Khoury is the author of “Mosque Alert,” a play that will be produced at Knox during winter term and directed by Professor Neil Blackadder. This past Wednesday and Friday, Khoury held workshops on his play in which students added to and revised a draft of his work. On Tuesday night, the night before the first workshop, Khoury showed one of his company’s films, entitled “Not Quite White: Arabs, Slavs, and the Contours of Contested Whiteness.” After the film he led a discussion in which students defined and debated cultural identity in America. It was clear Khoury wasn’t just there to lecture; he relished the conversation. That dialogue is a pillar of the Chicago-based theater company Silk Road Rising, of which Khoury is co-founder and Artistic Director.

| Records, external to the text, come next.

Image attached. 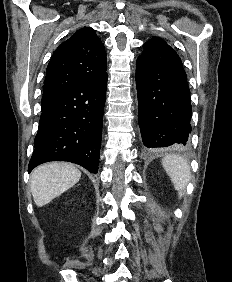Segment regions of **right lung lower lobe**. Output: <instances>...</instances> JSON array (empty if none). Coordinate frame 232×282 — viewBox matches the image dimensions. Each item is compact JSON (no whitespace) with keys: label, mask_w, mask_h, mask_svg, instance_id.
I'll list each match as a JSON object with an SVG mask.
<instances>
[{"label":"right lung lower lobe","mask_w":232,"mask_h":282,"mask_svg":"<svg viewBox=\"0 0 232 282\" xmlns=\"http://www.w3.org/2000/svg\"><path fill=\"white\" fill-rule=\"evenodd\" d=\"M107 73L65 90L42 111L28 171L48 161H68L98 172Z\"/></svg>","instance_id":"98d812e1"}]
</instances>
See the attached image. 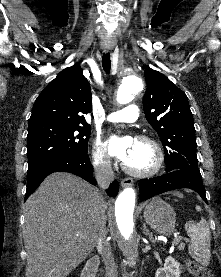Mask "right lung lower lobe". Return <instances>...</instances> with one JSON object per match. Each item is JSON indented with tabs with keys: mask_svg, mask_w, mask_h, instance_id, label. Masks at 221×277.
Returning a JSON list of instances; mask_svg holds the SVG:
<instances>
[{
	"mask_svg": "<svg viewBox=\"0 0 221 277\" xmlns=\"http://www.w3.org/2000/svg\"><path fill=\"white\" fill-rule=\"evenodd\" d=\"M69 172L80 176L89 183L96 185L97 182L93 177V168L87 153H78L67 158L47 162L37 167L31 172H28L27 190L25 200L31 193L41 184V182L51 173L54 172ZM119 190V183L114 181L106 190L108 195L114 197Z\"/></svg>",
	"mask_w": 221,
	"mask_h": 277,
	"instance_id": "right-lung-lower-lobe-1",
	"label": "right lung lower lobe"
}]
</instances>
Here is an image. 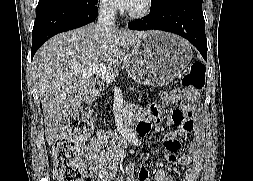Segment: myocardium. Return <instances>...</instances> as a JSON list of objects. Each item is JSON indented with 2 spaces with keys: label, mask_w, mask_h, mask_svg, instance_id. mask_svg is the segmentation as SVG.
I'll use <instances>...</instances> for the list:
<instances>
[{
  "label": "myocardium",
  "mask_w": 253,
  "mask_h": 181,
  "mask_svg": "<svg viewBox=\"0 0 253 181\" xmlns=\"http://www.w3.org/2000/svg\"><path fill=\"white\" fill-rule=\"evenodd\" d=\"M153 10V0H143V5L139 10L128 11V17L134 20H142L148 17Z\"/></svg>",
  "instance_id": "myocardium-1"
}]
</instances>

“We’re having conversations that we like to think transcend borders and boundaries and geography,” he said.
Blackadder said,“[Khoury’s] work is more about provoking lively and productive discussion about issues than putting on stage self-contained, carefully-wrapped-up stories. And I’m very interested in theatre that gets people to think about things.”
The same principle applies for the composition of “Mosque Alert.”
“That opportunity to hear and discuss and explore and revise I think is really essential,” Khoury said.
‘Mosque Alert’ surrounds three families living in Naperville, a western suburb of Chicago. It explores their collaborations and contentions in the proposed building of a local mosque. It was inspired by two real court cases from Naperville.
“What you had were communities that were not blocking the building of Christian churches or Hindu temples or Jewish synagogues that were blocking the building of mosques. It wasn’t one standard for all,” Khoury said.
“I thought it was really eye-opening and intriguing how Jamil was so open with his play and able to take different suggestions on his work,” said freshman Karen Lynch, who participated in Khoury’s Friday workshop.
It was the idea of defining inclusion across cultures that drew the theater department and Professor Blackadder to the play.
“It was a chance to build upon what Knox is all about,” Blackadder said.
‘Mosque Alert’ will run from Feb. 25 to Feb. 28 in Harbach Theater, where the students and faculty of Knox will be able to continue to converse and to broaden and deepen the dialogue of the world.